Ganjil seperti puncak gereja
yang menunjuk ke arah mega
Penglihatan ini makin samar
Makin samar.
**
Sebuah sajak kenang kenangan dari sebuah lembaran buku lama peninggalan seseorang di rumah. Sajak yang selalu tak pernah bosan aku bolak balik di lembar yang sudah menguning termakan usia itu.
Sajak adalah hasil ijtihad (perjuangan pemikiran) yang mencoba berusaha jujur. Jujur dengan apa saja: dengan keadaan sosial, dengan hati, dengan nurani, dengan cinta, dengan kalbu, dengan kegelisahan, dengan keberanian, dengan kecurangan, dengan segala macam selambu yang sengaja atau tak sengaja dipasang oleh alam manusia.

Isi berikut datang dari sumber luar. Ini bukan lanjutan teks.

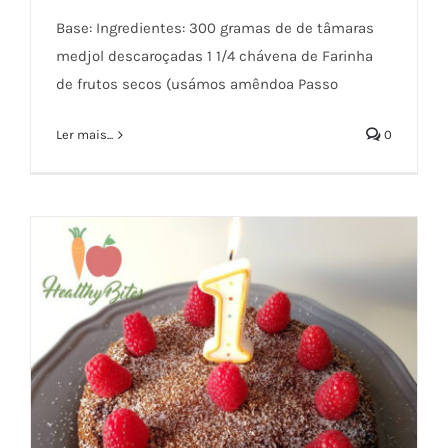
Base: Ingredientes: 300 gramas de de tâmaras
Tarte fria de Framboesas
medjol descaroçadas 1 1/4 chávena de Farinha
de frutos secos (usámos amêndoa Passo
Ler mais...
0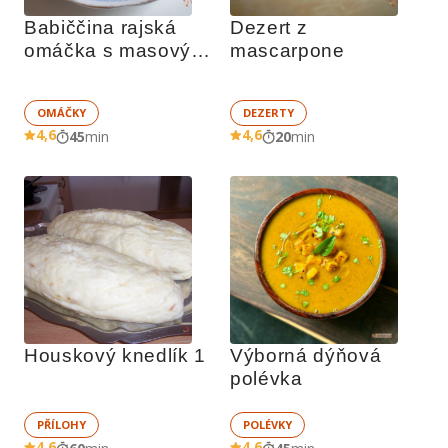
Babiččina rajská 
Dezert z 
omáčka s masovými 
mascarpone
koulemi
OMÁČKY
DEZERTY
4,6
4,6
45
min
20
min
Houskový knedlík 1
Výborná dýňová 
polévka
PŘÍLOHY
POLÉVKY
4,6
4,6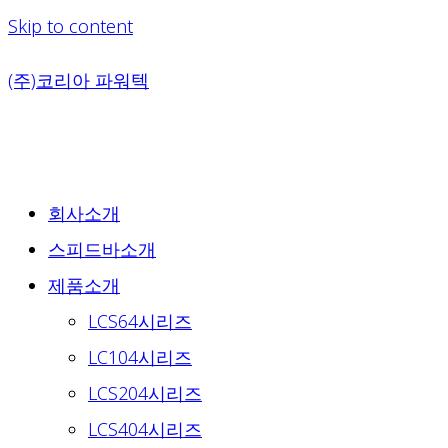
Skip to content
(주)코리아 파워텍
회사소개
스피드바소개
제품소개
LCS64시리즈
LC104시리즈
LCS204시리즈
LCS404시리즈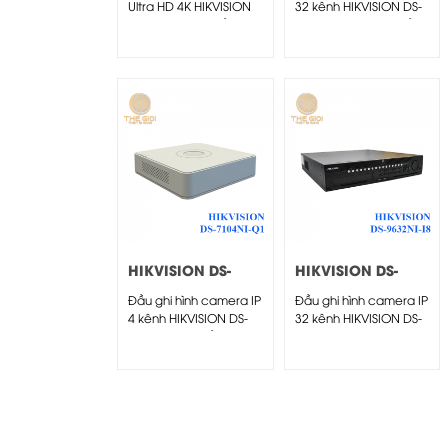
Ultra HD 4K HIKVISION
32 kênh HIKVISION DS-
DS-7632NI-K2 -Đầu...
7732NI-I4/16P(B) -Đầu
ghi...
HIKVISION DS-
HIKVISION DS-
7104NI-Q1
9632NI-I8
Đầu ghi hình camera IP
Đầu ghi hình camera IP
4 kênh HIKVISION DS-
32 kênh HIKVISION DS-
7104NI-Q1 - Đầu...
9632NI-I8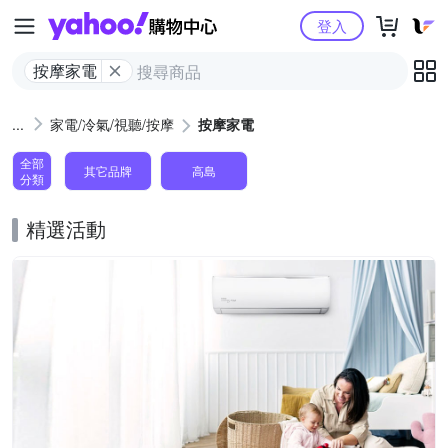
Yahoo購物中心
登入
按摩家電
家電/冷氣/視聽/按摩
按摩家電
全部
其它品牌
高島
分類
精選活動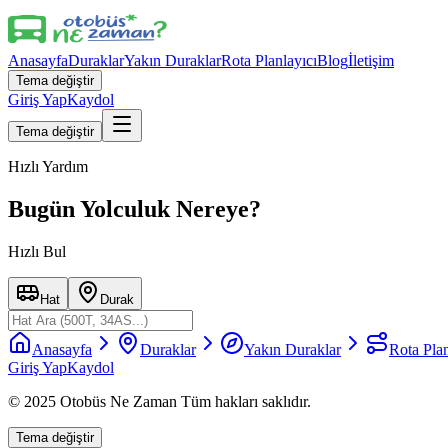
Anasayfa
Duraklar
Yakın Duraklar
Rota Planlayıcı
Blog
İletişim
Tema değiştir
Giriş Yap
Kaydol
Tema değiştir
Hızlı Yardım
Bugün Yolculuk Nereye?
Hızlı Bul
Hat
Durak
Anasayfa
Duraklar
Yakın Duraklar
Rota Plan
Giriş Yap
Kaydol
© 2025 Otobüs Ne Zaman Tüm hakları saklıdır.
Tema değiştir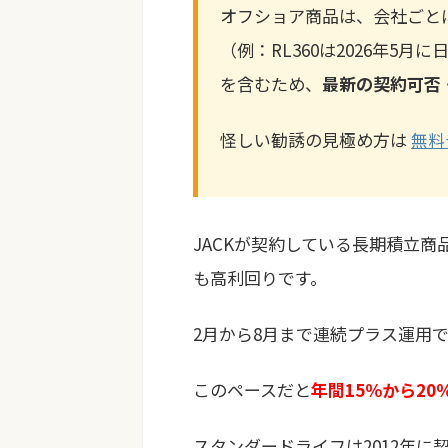
オフショア商品は、会社ごと
（例：RL360は2026年5
を含むため、
最新の契約可否
怪しい勧誘の見極め方は
無料
JACKが契約している長期積立
も高利回りです。
2月から8月まで連続プラス運用
このペースだと
年間15％から2
スタンダードライフは2012年に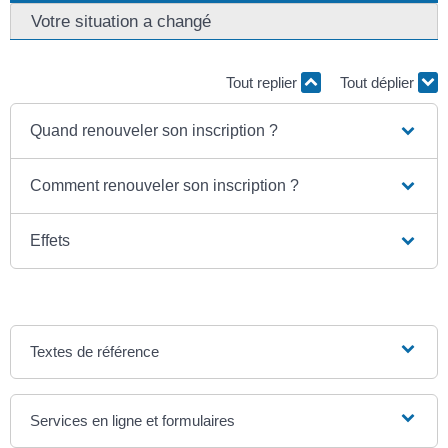
Votre situation a changé
Tout replier
Tout déplier
Quand renouveler son inscription ?
Comment renouveler son inscription ?
Effets
Textes de référence
Services en ligne et formulaires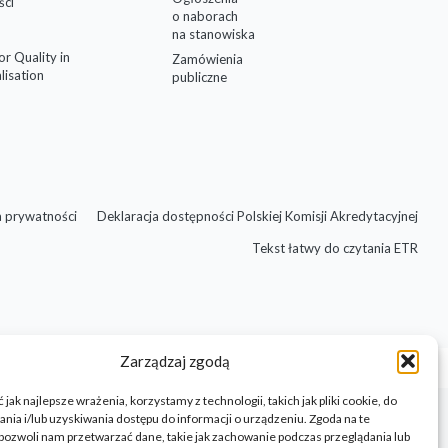
ści
o naborach
na stanowiska
for Quality in
Zamówienia
lisation
publiczne
a prywatności
Deklaracja dostępności Polskiej Komisji Akredytacyjnej
Tekst łatwy do czytania ETR
Zarządzaj zgodą
jak najlepsze wrażenia, korzystamy z technologii, takich jak pliki cookie, do
ia i/lub uzyskiwania dostępu do informacji o urządzeniu. Zgoda na te
pozwoli nam przetwarzać dane, takie jak zachowanie podczas przeglądania lub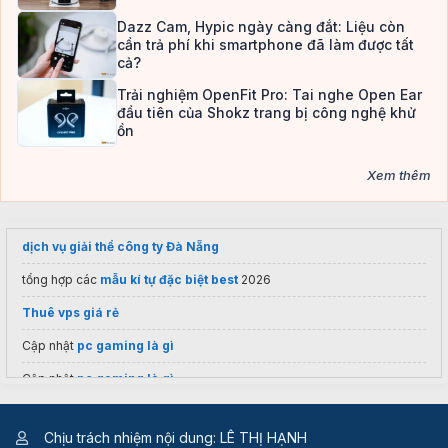
Dazz Cam, Hypic ngày càng đắt: Liệu còn
cần trả phí khi smartphone đã làm được tất
cả?
Trải nghiệm OpenFit Pro: Tai nghe Open Ear
đầu tiên của Shokz trang bị công nghệ khử
ồn
Xem thêm
dịch vụ giải thể công ty Đà Nẵng
tổng hợp các
mẫu kí tự đặc biệt best
2026
Thuê vps giá rẻ
Cập nhật
pc gaming là gì
Cập nhật
pc gaming là gì
cửa hàng đồ chơi
Mykingdom
Chịu trách nhiệm nội dung: LÊ THỊ HẠNH
khóa học chứng chỉ khai báo hải quan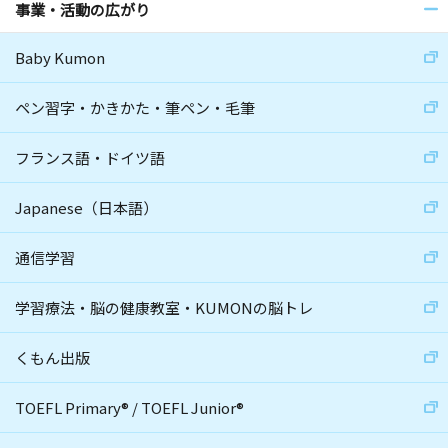
事業・活動の広がり
Baby Kumon
ペン習字・かきかた・筆ペン・毛筆
フランス語・ドイツ語
Japanese（日本語）
通信学習
学習療法・脳の健康教室・KUMONの脳トレ
くもん出版
TOEFL Primary
®
/
TOEFL Junior
®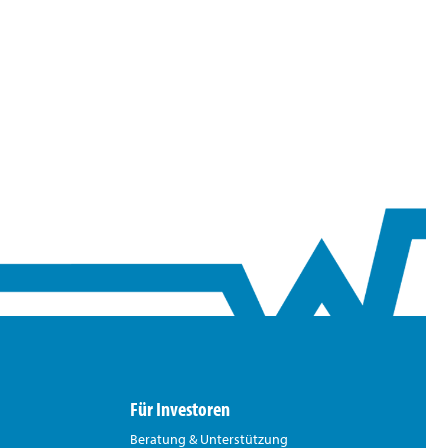
Für Investoren
Beratung & Unterstützung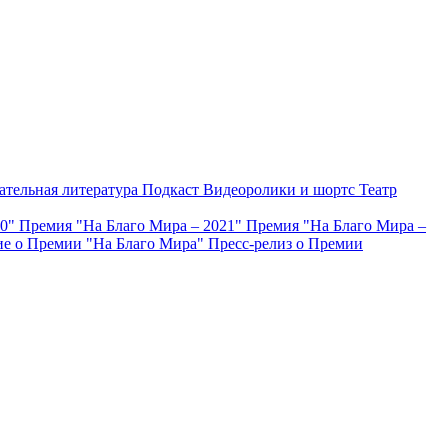
ательная литература
Подкаст
Видеоролики и шортс
Театр
20"
Премия "На Благо Мира – 2021"
Премия "На Благо Мира –
е о Премии "На Благо Мира"
Пресс-релиз о Премии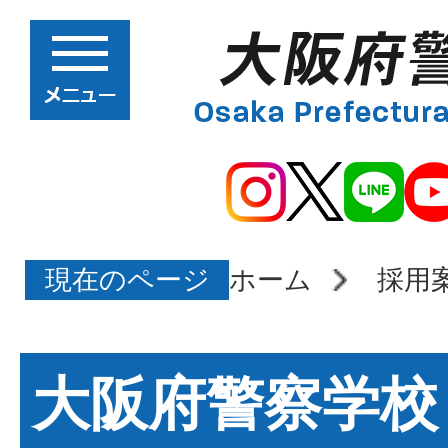
現在のページ
ホーム
採用
大阪府警察学校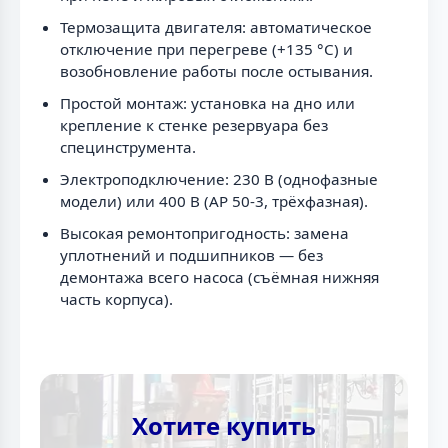
Термозащита двигателя: автоматическое
отключение при перегреве (+135 °C) и
возобновление работы после остывания.
Простой монтаж: установка на дно или
крепление к стенке резервуара без
специнструмента.
Электроподключение: 230 В (однофазные
модели) или 400 В (AP 50-3, трёхфазная).
Высокая ремонтопригодность: замена
уплотнений и подшипников — без
демонтажа всего насоса (съёмная нижняя
часть корпуса).
Хотите купить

Sajak adalah media terbuka sekaligus terselubung untuk menyiasati ke-denotatifan akal; atau malah men-denotatifkan ke-konotatifan akal. Sajak tak pernah sekalipun berupaya jahat menipumu, mengakalimu dengan memanggil "Hujan" sebagai nama lain "Wahyu", memetaforakan "Matahari" sebagai wujud lain "Pengetahuan". Sajak adalah sajak. Ia berdiri atas usahanya membuat seseorang berpikir. Membuat seseorang tidak kaku, tidak monoton, tidak keukeuh. Menjadi guru yang setia tak pernah mengeluh serta tak menuliskan rapor pada anak didiknya. Sajak adalah pembebasan bertanggung jawab akal dalam menghikmahi setiap deretan kata.
Lalu bagaimana menyoal Sajak yang ngobral gombalan?
Dusta jahanam, kah? Hehehe ...
Soal rayu merayu, gombal menggombal, siapa saja boleh melakukan. Namun sebelum memvonis, lihatlah dahulu dengan hati yang jernih apa definisinya, apa hakikatnya. Apa makna di balik hijabnya. Kamu andai beli produk susu bubuk kan mesti melihat dulu: berapa kalorinya, berapa lemaknya, berapa proteinnya, cocok nggak untuk peminumnya; bukannya langsung main comot, masukkan ke keranjang, bayar jebret tunai di kasir, lalu mengantonginya pulang.
Ya, kecuali kalau Kamu termasuk golongan kaum yang termakan gombalan si iklan susu bubuk, yang sekali minum bisa instant membuatmu berbadan kotak kotak kayak papan catur atau langsing mirip biola Spanyol.
Liatkanlah yang kaku denotatif dengan gairah lentur konotatif.
Mahfumilah yang terlihat konotatif dengan kesederhanaan denotatif.
Jangan sampai seperti kata Pak Subagyo tadi:
makin samar : / mana asal, mana kejadian / mana jumlah, mana kadar //
makin samar : / mana mulia, mana hina / mana kemajuan, mana kemunduran //
Tapi aku yakin sekali, Kamu tentu bukan yang seperti kata kata dalam Sajak itu, kan?